Interactions between planets and debris disks

The planetesimals which make up debris disks are dynamically perturbed by any planets that are present in the system; these perturbations influence the disk structure. By observing ~mm sized dust grains (which result from larger bodies colliding and grinding themselves down, and thus are expected to trace out the distribution of planetesimals) we can therefore make inferences about the planetary systems of stars with debris disks. For example, some of the best evidence for the history of our Solar System comes from studying the structure of the Sun's Asteroid and Edgeworth-Kuiper belts.

In the first instance this project is focusing on HD107146, a ~100Myr old solar-type star which hosts a relatively wide debris disk, extending from ~30 to 150AU. Recent ALMA observations of the disk suggest that there is a depletion in the surface density of planetesimals at around 80AU.

One possible explanation is that there is a planet of a few Earth masses on a circular orbit at ~80AU which is clearing the region immediately surrounding it of planetesimals. The exact shape of the depletion is not well-constrained, however: good fits to the observations are obtained from both a radial density profile that increases with distance but has a complete gap at ~80AU (as would be expected if there is a planet at the depletion), and a double-power-law profile that shows a partial depletion over a much broader range, which would require some other explanation.

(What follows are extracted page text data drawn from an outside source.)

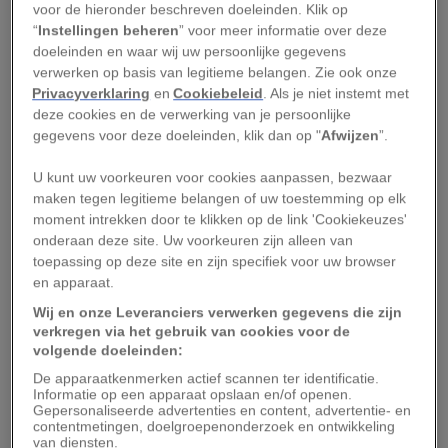
ESA en NASA, de Martian Moons eXploration
voor de hieronder beschreven doeleinden. Klik op
“
Instellingen beheren
” voor meer informatie over deze
Mission (MMX). Een ruimtevoertuig wordt in de
doeleinden en waar wij uw persoonlijke gegevens
baan rondom Mars gebracht om daar onderzoek
verwerken op basis van legitieme belangen. Zie ook onze
te verrichten naar onder andere het
ontstaan
Privacyverklaring
en
Cookiebeleid
. Als je niet instemt met
deze cookies en de verwerking van je persoonlijke
van Phobos en Deimos
, de twee manen van
Mars
.
gegevens voor deze doeleinden, klik dan op "
Afwijzen
”.
Als alles volgens plan verloopt, keert het
U kunt uw voorkeuren voor cookies aanpassen, bezwaar
ruimtevoertuig een aantal jaar later terug naar
maken tegen legitieme belangen of uw toestemming op elk
moment intrekken door te klikken op de link 'Cookiekeuzes'
aarde met monsters van Phobos. Het doel?
onderaan deze site. Uw voorkeuren zijn alleen van
Achterhalen hoe de manen zijn ontstaan. Zijn het
toepassing op deze site en zijn specifiek voor uw browser
planetoïden die per toeval in de baan rondom
en apparaat.
Mars terecht zijn gekomen of zijn de manen
Wij en onze Leveranciers verwerken gegevens die zijn
verkregen via het gebruik van cookies voor de
gevormd uit brokstukken van de planeet zelf?
volgende doeleinden:
Wat leert Phobos over de
De apparaatkenmerken actief scannen ter identificatie.
Informatie op een apparaat opslaan en/of openen.
Gepersonaliseerde advertenties en content, advertentie- en
geschiedenis van Mars
contentmetingen, doelgroepenonderzoek en ontwikkeling
van diensten.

Another idea that has been proposed is that a planet was scattered out into the disk on an eccentric orbit, and the observed structure is a result of the way the planet's orbit was circularised as it interacted with the disk. However, in cases where planets at large separations are seen and the debris disk is detected, the planet appears to have depleted the disk almost completely, in contrast to the relatively small depletion seen for HD107146; other scenarios should therefore be considered.

In this project we will consider how a multi-planet system would shape the disk; specifically, we will examine the effect of secular resonances. These occur where the precession rate of the planets equals that of the planetesimals in the disk, and act over long timescales to excite the eccentricities of these planetesimals. Objects on eccentric orbits will spend the majority of their time at distances not equal to their semi-major axis; this could therefore give rise to a depletion of the kind seen in the HD107146 system if there is a secular resonance at ~80AU.

We will begin by proposing a two-planet system, and aim to constrain the parameter space (consisting of the planet masses and distances) to as great an extent as possible by considering the requirements imposed by the observed disk structure and the secular interaction timescale.

N-body dynamical simulations will then be used to investigate the disk structures that would arise from various combinations of planets. The output from these simulations will also be post-processed to include the effect of disk depletion due to catastrophic collisions, which grind planetesimals into small particles which are blown out of the system by radiation pressure.

Having examined the specific example of HD107146, we aim to extend this secular analysis to other debris disks which show depletions; in the longer term we will also be considering more generally the observable effects of other types of planet-disk interaction.